En algún momento, los niños que juegan en la ladera deciden convertirse en un grupo de monaguillos y quedan visiblemente cautivados al descubrir que sus responsabilidades recién asumidas incluyen recuperar el incensario humeante de la rama del árbol donde cuelga. Louie bendice el altar y los regalos. Luego camina hacia el frente del altar para bendecir al pueblo. Lentamente y con mucho cuidado, se mueve alrededor del círculo, balanceando suavemente el incensario ante cada persona. Cuando llega al borde de la multitud, regresa al centro, cierra los ojos y les hace una reverencia.

En el camino a casa, mi mente se dirige a mis alumnos, quienes a veces hacen la pregunta que hace cualquier persona racional frente a la realidad: ¿De qué sirven las velas, el incienso y las campanas cuando la gente se muere de hambre? Normalmente respondo que haríamos bien en sospechar de la suposición capitalista de que la oración es sólo para las personas que pueden permitirse cosas. Ahora veo que la verdadera respuesta es lo que acabo de presenciar.

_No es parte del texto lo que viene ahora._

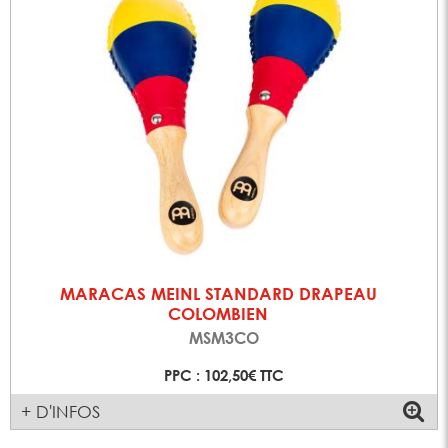
MARACAS MEINL STANDARD DRAPEAU
COLOMBIEN
MSM3CO
PPC : 102,50€ TTC
+ D'INFOS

Al final, cuando el último fuego se apague y el último mezquite caiga y se apague la última luz, cuando la lluvia se lleve la basura, el barro y la mierda y se cruce el último puente y se cierre el último centro de detención y Cristo que murió y resucitó viene otra vez, reconciliando todo consigo mismo, y el pecado ya no existe, y la muerte ya no existe, y nada se desperdicia, nos encontraremos y nos inclinaremos unos a otros, y allí estaremos, Cristo y todos. de nosotros, nuestros pies lavados, nuestras heridas besadas, nuestras cabezas perfumadas.

Susan Bigelow Reynoldses profesor asistente de Estudios Católicos en la Escuela de Teología Candler de la Universidad Emory.